We call our solution the multi-sensor graph calibration (MSG-Cal) framework. MSG- Cal handles cameras, 2D laser range finders, and 3D sensors that output point clouds. It also handles any number of sensors, with the only constraints that: (1) every sensor field of view overlaps at least one other sensor’s point of view enough to see the calibration object simultaneously, and (2) that 2D lasers must interact with at least
one other modality (camera or 3D)3. These constraints are very reasonable, but do
imply that MSG-Cal cannot handle the extrinsic calibration of systems with non- overlapping fields of view. However, MSG-Cal is a very modular system, and has the capability of handling new sensors and data collection schemes, simply by initializing the graph with the previous calibration and collecting calibration object observations from the new sensor in concert with the existing system.
36-DoF 2D laser to 2D laser extrinsic pose calibration is difficult (at least when using a simple
planar calibration target). Since the laser intersects the plane as a line, the single observation does not fully constrain the pose of the plane; there is a degree of freedom of rotation of the plane around the line. Since we assume we know nothing about the transform between the sensors (indeed, this is what we want to determine) and we cannot fix the plane pose relative to one of the sensors, we cannot use multiple observations of the plane to constrain the pose (i.e., we have fewer constraints/equations than unknowns).
MSG-Cal conceptually simplifies the problem by interpreting sensor readings as observations of one of two kinds of geometry: planes and lines.
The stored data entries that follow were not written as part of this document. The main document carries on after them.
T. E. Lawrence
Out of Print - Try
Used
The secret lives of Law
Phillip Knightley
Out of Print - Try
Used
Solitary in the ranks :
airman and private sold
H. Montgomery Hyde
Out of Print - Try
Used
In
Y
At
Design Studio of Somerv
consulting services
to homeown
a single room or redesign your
Cameras can detect planes through the use of fiducial markers that have a known size (e.g. AprilTags [155] or checkerboards), and 3D lasers and other point cloud sensing devices can detect planes directly by grouping points together that support a specific model of a plane. 2D lasers, on the other hand, can observe the lines that occur with the intersection of the target plane with the plane of the laser scan. If we can associate the observations of a single plane over two or more sensors, and we have multiple observations of this plane in different poses, then we can compute the relative poses of the pairs of sensors observing it. While we don’t know the actual pose of the target object, this is not required; all we need to determine is the transform between a pair of sensors. Each observation provides a new constraint on the relationship between the sensors (usually; an observation may be removed as an outlier during the RANSAC-based pairwise calibration procedure).
In addition, MSG-Cal also provides methods and tools to make it easy to configure a system for calibration, collect data, and run the calibration process. The algorithm
proceeds in three stages: data collection, target detection, and calibration. The
first stage is obvious, but MSG-Cal provides two features that help make it more robust for multiple-sensor, multiple time-scale configurations: background subtraction and manual triggers. Background subtraction is used for the 2D and 3D lasers and any other point cloud producing sensor. This greatly simplifies the data association problem with very little cost: a small portion of the initial data collection is used to collect the background (meaning the calibration object should not be in view), and then the robot and background should stay relatively static during the remainder of the collection process. Some dynamic objects are tolerated, with both the assumption that they will not be as planar as the target object, and by using random sampling consensus (RANSAC) to minimize outliers in the pairwise calibration stage. Triggers are a particularly practical way to indicate to the system that it is time to collect data across sensors with varying time scales. The trigger indicates that the calibration object is ready to be recorded by all sensors, and the system captures the most recent
complete observation for all sensors into a single sensor frame.
The second phase is target detection. In this phase, each frame collected previously is processed to detect and compute the geometric properties of the target for each sensor (plane or line), determining the sets of valid pairs for each frame. Imaging sensors by default use the AprilTag detector for computing a plane estimate, 2D laser scanners subtract the background from the scan to yield candidate a candidate line, and the 3D lasers and other point cloud sensors run a standard RANSAC-based plane estimation process after filtering the background-subtracted cloud to reduce noise and lower the point count. The output of this phase is an organized set of pairwise detections consisting of plane-to-plane observations or plane-to-line observations.
The third and final calibration phase is itself split into two sub-phases. The
first sub-phase uses each set of pairwise calibrations to estimate the sensor to sensor transform using RANSAC to filter outliers. This occurs for each pair of sensors that had a sufficient number of overlapping observations of the target object. The second sub-phase constructs a global hypergraph consisting of the estimated sensor poses, edges from sensors to observations, and constraints between cliques of sensors that observed the target object at the same time. We use the graph to construct and solve a non-linear optimization problem that yields optimized poses to minimize the error over all sensors.